Rozdział 15 / koniec

109 7 7
                                    

Harry

Pukanie do drzwi wybiło mnie ze wspomnień, które ostatnio dopuszczam do siebie. Niechętnie otworzyłem wejście, delikatnie, przymknięte drzwi były jakby nie zaproszeniem mojego gościa do środka wnętrza, które było przesiąknięte ogromnym cierpieniem.

- Nie znasz mnie. Jednak ja znam ciebie tylko z tamtego czasu oraz miejsca, a potem z opowieści Louisa, który...

- Louis cie przysłał? – spytałem wtrącając się w wypowiedź chłopaka, który uciekał wzrokiem od mojej postaci.

- Nie. Odkąd się nie widzieliście zachowuje się coraz bardziej destrukcyjnie. On chyba zdaje sobie sprawę, że nic z was nie będzie, że ostatnie wasze spotkania to tylko pasmo pożegnań, dlatego. – Zamilkł. – Martwię się o niego, bo dziś nie wpuścił mnie do mieszkania, a ja zauważyłem w dłoni mojego przyjaciela kawałek sznura. Boje się o niego. I dobrze wiem, co ci zrobił, co ci zrobiliśmy, ale wiem bardzo dobrze, że ty jedyny jesteś w stanie mu pomóc. Pożegnajcie się z jakąś nadzieją na przyszłość, abyście mogli żyć w pewien sposób, nie pełny, a jednak istnieli, bo istnienie ludzkie, każde jest cenne – powiedział, a ja sięgnąłem po kurtkę i opuściłem wnętrze bezpiecznego mieszkania.

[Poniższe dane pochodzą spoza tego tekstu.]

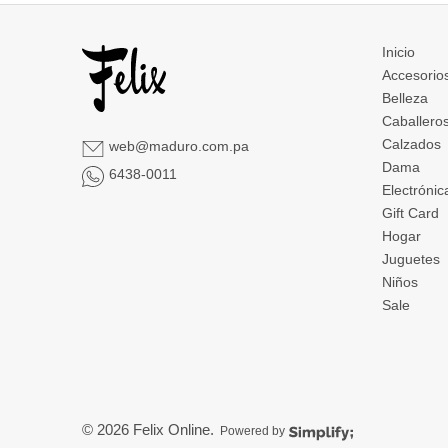
Inicio
Accesorio
Belleza
Caballero
Calzados
web@maduro.com.pa
Dama
6438-0011
Electrónic
Gift Card
Hogar
Juguetes
Niños
Sale
© 2026
Felix Online
.
Powered by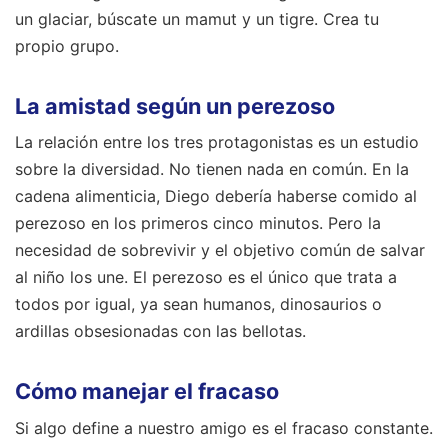
un glaciar, búscate un mamut y un tigre. Crea tu
propio grupo.
La amistad según un perezoso
La relación entre los tres protagonistas es un estudio
sobre la diversidad. No tienen nada en común. En la
cadena alimenticia, Diego debería haberse comido al
perezoso en los primeros cinco minutos. Pero la
necesidad de sobrevivir y el objetivo común de salvar
al niño los une. El perezoso es el único que trata a
todos por igual, ya sean humanos, dinosaurios o
ardillas obsesionadas con las bellotas.
Cómo manejar el fracaso
Si algo define a nuestro amigo es el fracaso constante.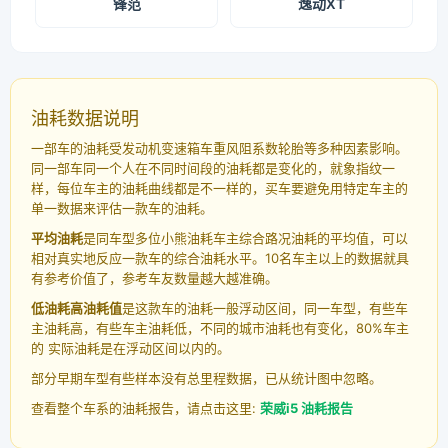
锋范
逸动XT
油耗数据说明
一部车的油耗受发动机变速箱车重风阻系数轮胎等多种因素影响。
同一部车同一个人在不同时间段的油耗都是变化的，就象指纹一
样，每位车主的油耗曲线都是不一样的，买车要避免用特定车主的
单一数据来评估一款车的油耗。
平均油耗
是同车型多位小熊油耗车主综合路况油耗的平均值，可以
相对真实地反应一款车的综合油耗水平。10名车主以上的数据就具
有参考价值了，参考车友数量越大越准确。
低油耗高油耗值
是这款车的油耗一般浮动区间，同一车型，有些车
主油耗高，有些车主油耗低，不同的城市油耗也有变化，80%车主
的 实际油耗是在浮动区间以内的。
部分早期车型有些样本没有总里程数据，已从统计图中忽略。
查看整个车系的油耗报告，请点击这里:
荣威i5 油耗报告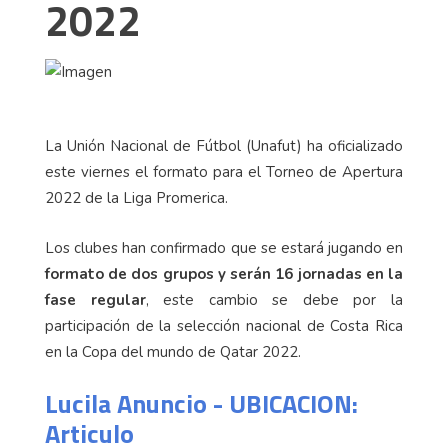
2022
La Unión Nacional de Fútbol (Unafut) ha oficializado
este viernes el formato para el Torneo de Apertura
2022 de la Liga Promerica.
Los clubes han confirmado que se estará jugando en
formato de dos grupos y serán 16 jornadas en la
fase regular
, este cambio se debe por la
participación de la selección nacional de Costa Rica
en la Copa del mundo de Qatar 2022.
Lucila Anuncio - UBICACION:
Articulo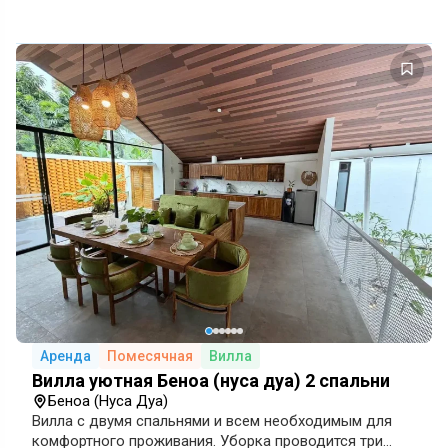
Аренда
Помесячная
Вилла
Вилла уютная Беноа (нуса дуа) 2 спальни
Беноа (Нуса Дуа)
Вилла с двумя спальнями и всем необходимым для
комфортного проживания. Уборка проводится три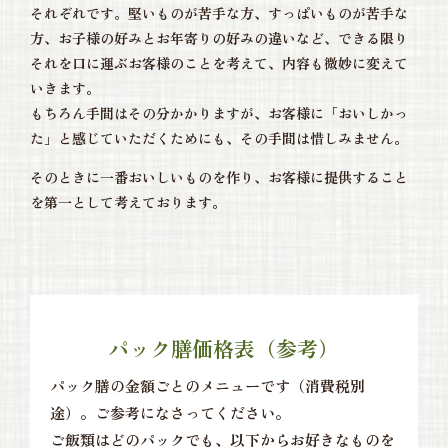
それぞれです。堅いものが苦手な方、すっぱいものが苦手な
方、お子様の好みとお年寄りの好みの違いなど、できる限り
それを口に運ぶお客様のことを考えて、内容も微妙に変えて
いきます。
もちろん手間はその分かかりますが、お客様に「おいしかっ
た」と感じていただくためにも、その手間は惜しみません。
そのときに一番おいしいものを作り、お客様に提供すること
を第一として考えております。
パック膳価格表（参考）
パック膳の金額ごとのメニューです（消費税別
途）。ご参考になさってください。
ご飯類はどのパックでも、以下からお好きなものを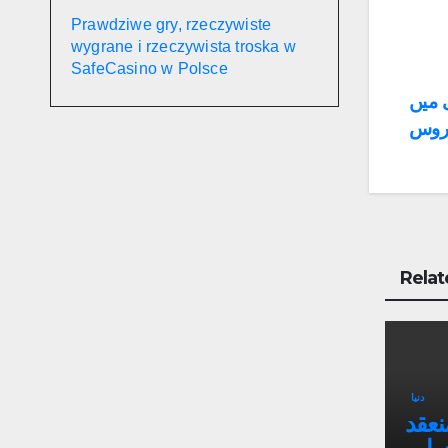
Prawdziwe gry, rzeczywiste
wygrane i rzeczywista troska w
SafeCasino w Polsce
Po
ی میں
 روس
na
Relat
دنیا
نعقد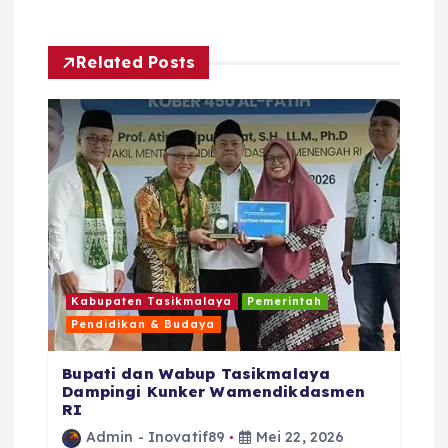
o
s
Related Posts
Kabupaten Tasikmalaya
Pemerintah
Pendidikan & Budaya
Bupati dan Wabup Tasikmalaya
Dampingi Kunker Wamendikdasmen
RI
Admin - Inovatif89
Mei 22, 2026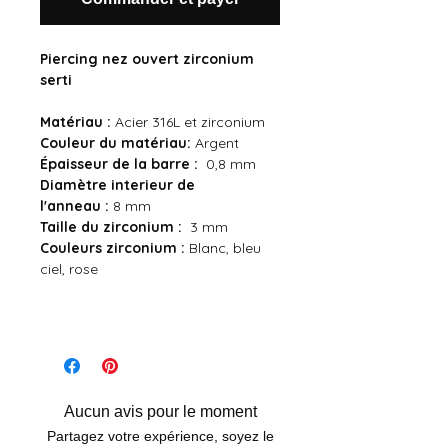
Piercing nez ouvert zirconium
serti
Matériau :
Acier 316L et zirconium
Couleur du matériau:
Argent
Épaisseur de la barre :
0,8 mm
Diamètre interieur de
l'anneau :
8 mm
Taille du zirconium :
3 mm
Couleurs zirconium :
Blanc, bleu
ciel, rose
Aucun avis pour le moment
Partagez votre expérience, soyez le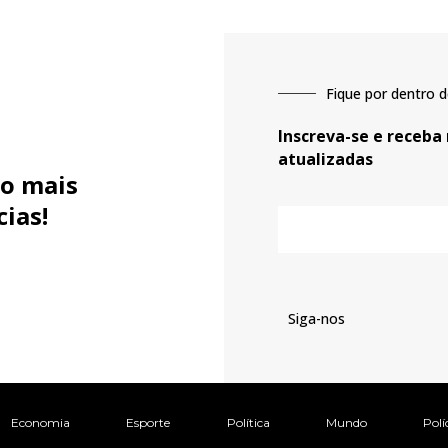
Fique por dentro d
Inscreva-se e receba
atualizadas
o mais
cias!
E-
mail
Siga-nos
Economia
Esporte
Política
Mundo
Polí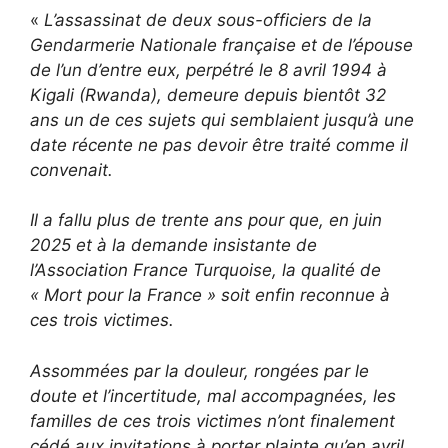
«
L’assassinat de deux sous-officiers de la
Gendarmerie Nationale française et de l’épouse
de l’un d’entre eux, perpétré le 8 avril 1994 à
Kigali (Rwanda), demeure depuis bientôt 32
ans un de ces sujets qui semblaient jusqu’à une
date récente ne pas devoir être traité comme il
convenait.
Il a fallu plus de trente ans pour que, en juin
2025 et à la demande insistante de
l’Association France Turquoise, la qualité de
« Mort pour la France » soit enfin reconnue à
ces trois victimes.
Assommées par la douleur, rongées par le
doute et l’incertitude, mal accompagnées, les
familles de ces trois victimes n’ont finalement
cédé aux invitations à porter plainte qu’en avril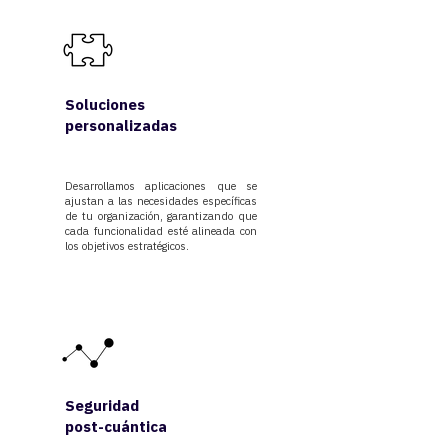
Soluciones
personalizadas
Desarrollamos aplicaciones que se
ajustan a las necesidades específicas
de tu organización, garantizando que
cada funcionalidad esté alineada con
los objetivos estratégicos.
Seguridad
post-cuántica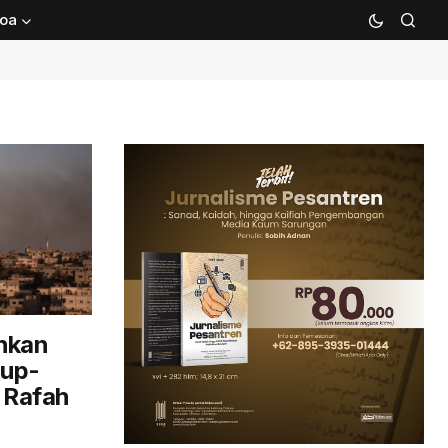
oa
uhkan
dup-
 Rafah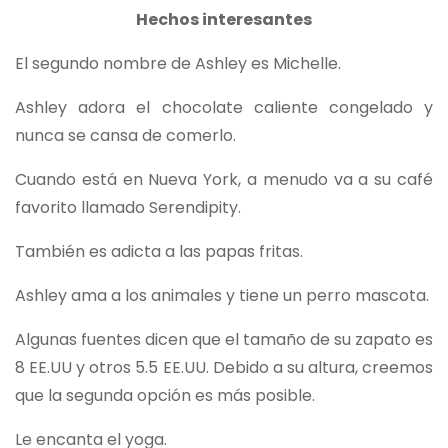
Hechos interesantes
El segundo nombre de Ashley es Michelle.
Ashley adora el chocolate caliente congelado y
nunca se cansa de comerlo.
Cuando está en Nueva York, a menudo va a su café
favorito llamado Serendipity.
También es adicta a las papas fritas.
Ashley ama a los animales y tiene un perro mascota.
Algunas fuentes dicen que el tamaño de su zapato es
8 EE.UU y otros 5.5 EE.UU. Debido a su altura, creemos
que la segunda opción es más posible.
Le encanta el yoga.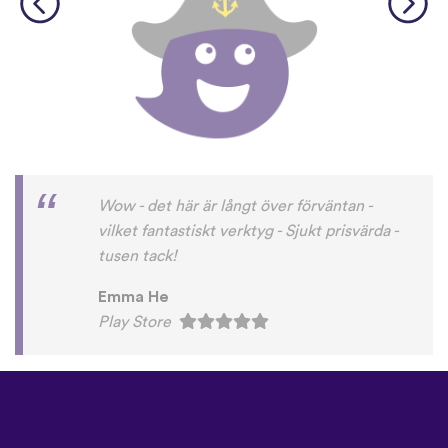
Wow - det här är långt över förväntan -
vilket fantastiskt verktyg - Sjukt prisvärda -
tusen tack!
Emma He
Play Store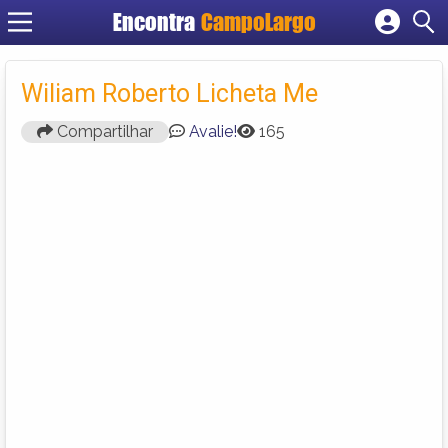
Encontra
CampoLargo
Cadastrar empresa
Fazer login
Wiliam Roberto Licheta Me
Criar conta
Compartilhar
Avalie!
165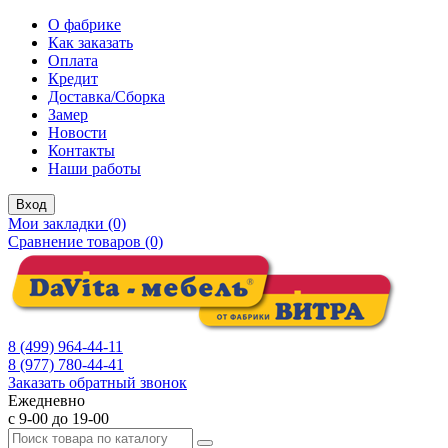
О фабрике
Как заказать
Оплата
Кредит
Доставка/Сборка
Замер
Новости
Контакты
Наши работы
Вход
Мои закладки (0)
Сравнение товаров (0)
8 (499) 964-44-11
8 (977) 780-44-41
Заказать обратный звонок
Ежедневно
с 9-00 до 19-00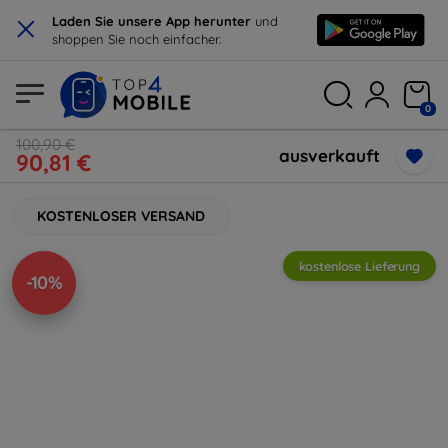
×
Laden Sie unsere App herunter
und
shoppen Sie noch einfacher.
0
100,90 €
ausverkauft
90,81 €
KOSTENLOSER VERSAND
kostenlose Lieferung
-10%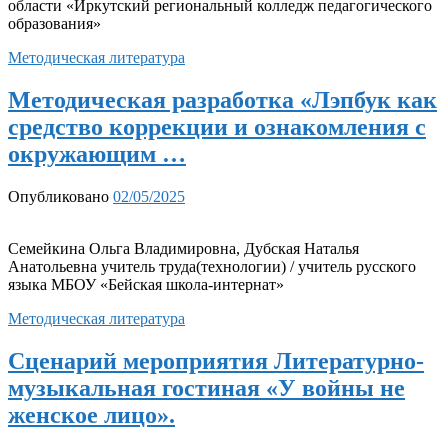
области «Иркутский региональный колледж педагогического
образования»
Методическая литература
Методическая разработка «Лэпбук как
средство коррекции и ознакомления с
окружающим …
Опубликовано
02/05/2025
Семейкина Ольга Владимировна, Дубская Наталья
Анатольевна учитель труда(технологии) / учитель русского
языка МБОУ «Бейская школа-интернат»
Методическая литература
Сценарий мероприятия Литературно-
музыкальная гостиная «У войны не
женское лицо».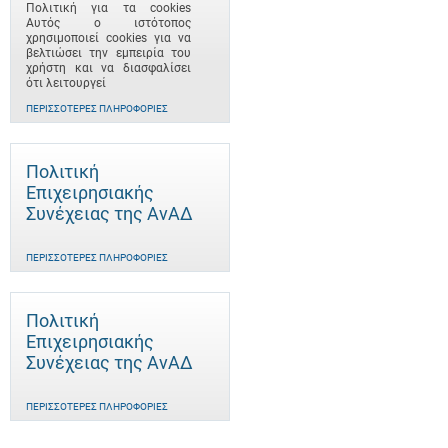
Πολιτική για τα cookies
Αυτός ο ιστότοπος
χρησιμοποιεί cookies για να
βελτιώσει την εμπειρία του
χρήστη και να διασφαλίσει
ότι λειτουργεί
ΠΕΡΙΣΣΌΤΕΡΕΣ ΠΛΗΡΟΦΟΡΊΕΣ
Πολιτική
Επιχειρησιακής
Συνέχειας της ΑνΑΔ
ΠΕΡΙΣΣΌΤΕΡΕΣ ΠΛΗΡΟΦΟΡΊΕΣ
Πολιτική
Επιχειρησιακής
Συνέχειας της ΑνΑΔ
ΠΕΡΙΣΣΌΤΕΡΕΣ ΠΛΗΡΟΦΟΡΊΕΣ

          Sięgnąłem do kieszeni spodni w poszukiwaniu kluczy, które dostałem kilka tygodni temu od Louisa. Bez zastanowienia otworzyłem wejście, kiedy zacząłem poszukiwania chłopaka usłyszałem hałas, jakby coś upadało na podłogę. Ruszyłem szybciej w stronę pomieszczenia, a za mną podążał przyjaciel oprawcy. Kiedy weszliśmy do pokoju zobaczyłem drewniane krzesełko leżące na podłodze, a dopiero potem ujrzałem trzepoczące się nogi, uderzały jedna o drugą, palce nabierały bladości, krew jakby pospiesznie krążyła pod skórą, żyły pęczniały na karku, głowa była odchylona zaplątana w grubym, jasnożółtym sznurze.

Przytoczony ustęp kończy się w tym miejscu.